As I approach my 68th birthday, and as my husband turns 74 one month after that, we see that we are standing at the threshold to Old age….some would argue that we are well past the threshold to old age, but it is all in the perspective isn’t it?
I am a thinker. I am also a writer, and I like writing down what comes to my mind during my thinking session at any given time. Writing is therapeutic for me and it helps me sort out the good stuff from the garbage that accumulates up there from living this life. I spend large amounts of time within my own head, visiting my past more and more as time goes on because there is so much history there and fortunately, in my history, I have felt the love of others. My childhood was rich with the experiences of growing up in the woods and countryside of the Upper Peninsula of Michigan surrounded by a very large extended family.
Our family didn’t have excess of anything, but we did have “enough”. We lived in a small house with small closets that were not packed full of clothes and shoes. We each had one pair of everyday shoes and one pair of dress shoes. We had what were called “play” clothes or everyday clothes and a very few nice outfits for church and school. We had one kitchen, one living room, one bathroom, (all small) and my only brother was the only one in our house who did not have to share a bedroom as my sister and I did and our parents. We had a garage with one car.

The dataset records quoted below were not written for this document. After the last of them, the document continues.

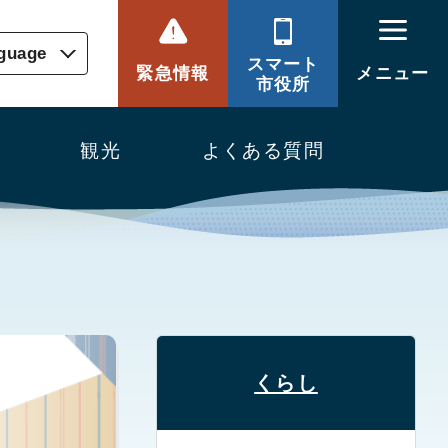
nguage
スマート
緊急情報
メニュー
市役所
観光
よくある質問
くらし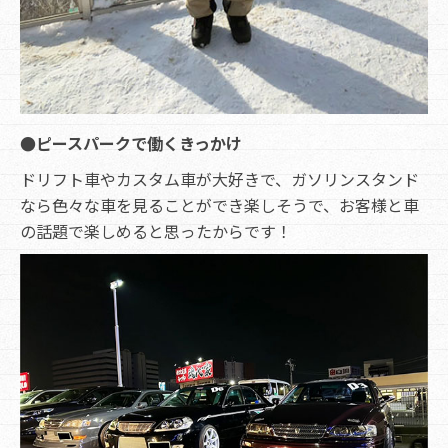
●ピースパークで働くきっかけ
ドリフト車やカスタム車が大好きで、ガソリンスタンド
なら色々な車を見ることができ楽しそうで、お客様と車
の話題で楽しめると思ったからです！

We were all slender because while we had enough food (delicious home cooked meals) we did not have snacks anywhere around to eat in between meals, other than occasional baked goods. We never had soda in the refrigerator nor ice cream in the freezer unless a birthday was approaching. There was not an over abundance of restaurants like there are now in these times.. There were basically NO restaurants within a 30 mile radius of our home. Fast food restaurants were unheard of. In town, next to a gas station, stood a little commercial kitchen with a long counter and backless stools where you could sit and order hamburgers, cheeseburgers, fries and malts, but we never participated. It was just not considered. As I think back, I don’t recall that this was unusual because we children just never questioned it.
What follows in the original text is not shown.